Ege Doğaç Erdoğan

Ege Doğaç Erdoğan

ege.erdogan@milliyet.com.tr

Tüm Yazıları

Lisede okul takımındayken dizimden sakatlanmasam belki şu an bu yazıyı yazamayacaktım. Şu an bilgisayar başında yazı yetiştirmeye çalışmak yerine milyonluk malikanemde havuz keyfi yapıyor olabilirdim. Tabii gerçekçi olmak lazım, futbol hayatım başlamadan bitmeseydi de muhtemelen futbolu erken bırakmış bir Youtuber olarak karşınızda olurdum yine. Bugün en sevdiğim iki konu olan siyaset ve futbolu birleştirmeye çalıştım. 

Siyaset bilimi, merkezi bir dünya hükümeti olsa nasıl sonuçlar doğururdu diye tartışır durur. Aslında bunun ilginç bir örneği futbol dünyasında mevcuttur. Şöyle bir analoji yapalım: futbol kulüpleri siyasi partiler gibidir, şemanın en altında bulunurlar. Bir üstte ulusal futbol federasyonları yani ulusal hükümetler yer alırlar. UEFA gibi uluslararası bölgesel organizasyonları da Avrupa Birliği gibi siyasi yapılara benzetebiliriz. Bir üste daha çıktığımızda işte artık benzerlikler bitiyor çünkü dünyada henüz tüm ülkeleri bağlayıcı, yaptırım gücüne sahip bir dünya hükümeti yok. Ama futbolda var: Fédération Internationale de Football Association, bildiğimiz şekliyle FIFA. FIFA’nın varlığı aslında bir dünya hükümeti olsaydı bu “1984” romanına benzer totaliter ve distopik bir yapıda olurdu diyenleri haklı çıkartıyor. 

Haberin Devamı

Adalet Divanı Diarra’yı haklı buldu  

FIFA’nın bir önceki başkanı Sepp Blatter rüşvet skandallarıyla hatırlanıyor. 2022 Dünya Kupası’nın Katar’a verilmesinin şaibeli olduğu ileri sürülmüş ve Blatter 2027’ye kadar FIFA etkinliklerinden menedilmişti. FIFA’nın boğazına kadar yolsuzlukla dolmuş yapısı başlı başına ayrı bir konu.
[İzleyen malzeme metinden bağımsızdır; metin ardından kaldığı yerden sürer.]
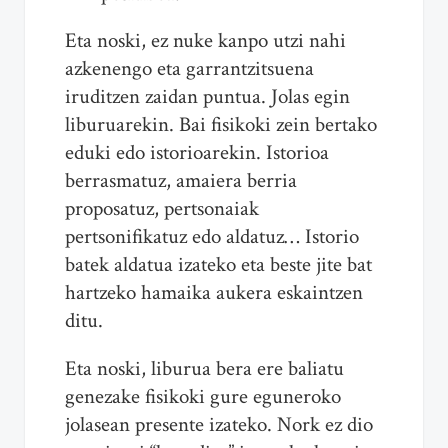
Eta noski, ez nuke kanpo utzi nahi
azkenengo eta garrantzitsuena
iruditzen zaidan puntua. Jolas egin
liburuarekin. Bai fisikoki zein bertako
eduki edo istorioarekin. Istorioa
berrasmatuz, amaiera berria
proposatuz, pertsonaiak
pertsonifikatuz edo aldatuz… Istorio
batek aldatua izateko eta beste jite bat
hartzeko hamaika aukera eskaintzen
ditu.
Eta noski, liburua bera ere baliatu
genezake fisikoki gure eguneroko
jolasean presente izateko. Nork ez dio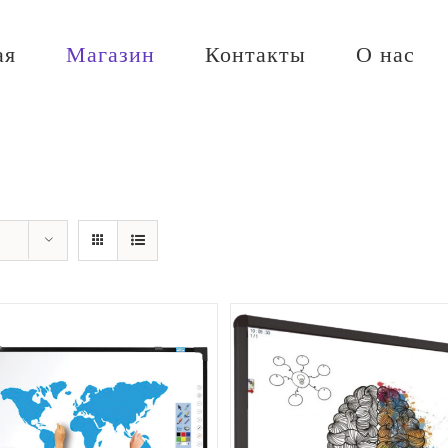
ая
Магазин
Контакты
О нас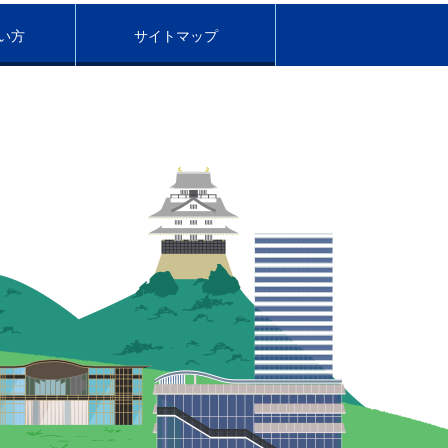
い方
サイトマップ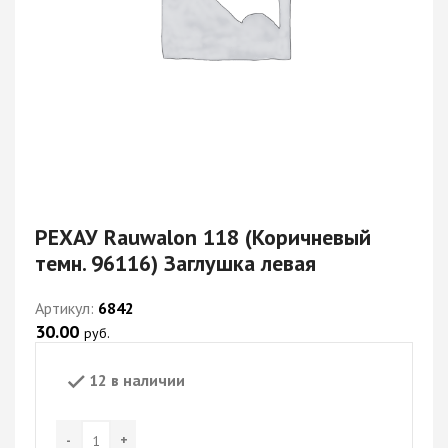
РЕХАУ Rauwalon 118 (Коричневый
темн. 96116) Заглушка левая
Артикул:
6842
30.00
руб.
12 в наличии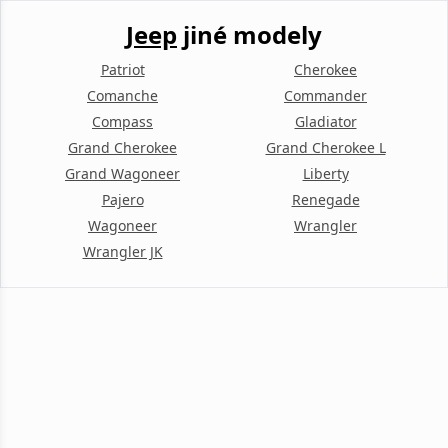
Jeep
jiné modely
Patriot
Cherokee
Comanche
Commander
Compass
Gladiator
Grand Cherokee
Grand Cherokee L
Grand Wagoneer
Liberty
Pajero
Renegade
Wagoneer
Wrangler
Wrangler JK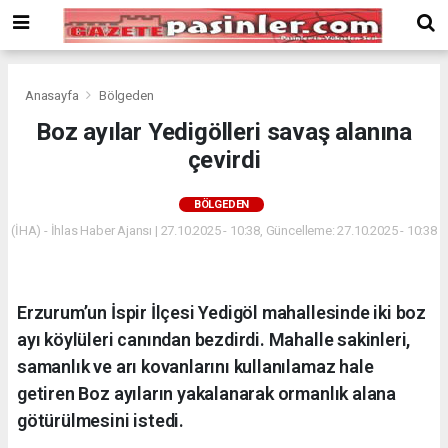
Deneme
Bonusu
Veren
Siteler
deneme
Anasayfa
Bölgeden
bonusu
Boz ayılar Yedigölleri savaş alanına
veren
çevirdi
siteler
2024
bonus
BÖLGEDEN
veren
(İHA) - İhlas Haber Ajansı | 27.10.2025 - 10:38, Güncelleme: 27.10.2025 - 10:38
siteler
Yeni
Bonus
Veren
Erzurum’un İspir İlçesi Yedigöl mahallesinde iki boz
Siteler
ayı köylüleri canından bezdirdi. Mahalle sakinleri,
samanlık ve arı kovanlarını kullanılamaz hale
getiren Boz ayıların yakalanarak ormanlık alana
götürülmesini istedi.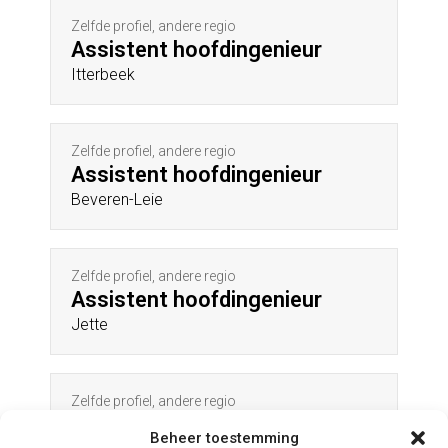
Zelfde profiel, andere regio
Assistent hoofdingenieur
Itterbeek
Zelfde profiel, andere regio
Assistent hoofdingenieur
Beveren-Leie
Zelfde profiel, andere regio
Assistent hoofdingenieur
Jette
Zelfde profiel, andere regio
Assistent hoofdingenieur
Beheer toestemming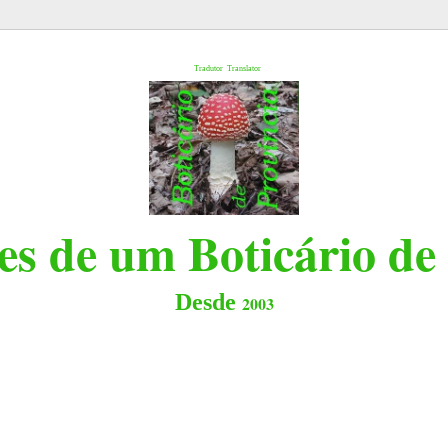
l
Tradutor
Translator
s de um Boticário de
Desde
2003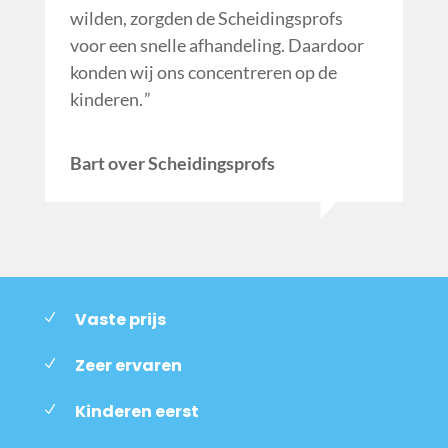
wilden, zorgden de Scheidingsprofs
voor een snelle afhandeling. Daardoor
konden wij ons concentreren op de
kinderen.
Bart over Scheidingsprofs
Vaste prijs
Zeer ervaren
Kinderen eerst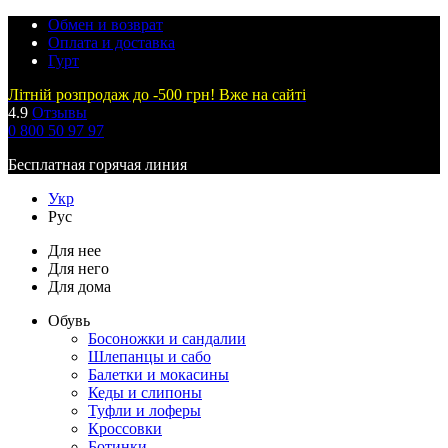
Обмен и возврат
Оплата и доставка
Гурт
Літній розпродаж до -500 грн! Вже на сайті
4.9
Отзывы
0 800 50 97 97
Бесплатная горячая линия
Укр
Рус
Для нее
Для него
Для дома
Обувь
Босоножки и сандалии
Шлепанцы и сабо
Балетки и мокасины
Кеды и слипоны
Туфли и лоферы
Кроссовки
Ботинки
Geçtiğimiz Cuma günü bu sefer uluslararası hukuk alanında devrim niteliğinde bir yargı kararı çıktı. AB’nin en yüksek mahkemesi, AB Adalet Divanı Fransız futbolcu Lassana Diarra’yı yıllardır süren hukuk mücadelesinde haklı buldu ve FIFA’nın bazı transfer kurallarının AB yasalarına aykırı olduğuna hükmetti. 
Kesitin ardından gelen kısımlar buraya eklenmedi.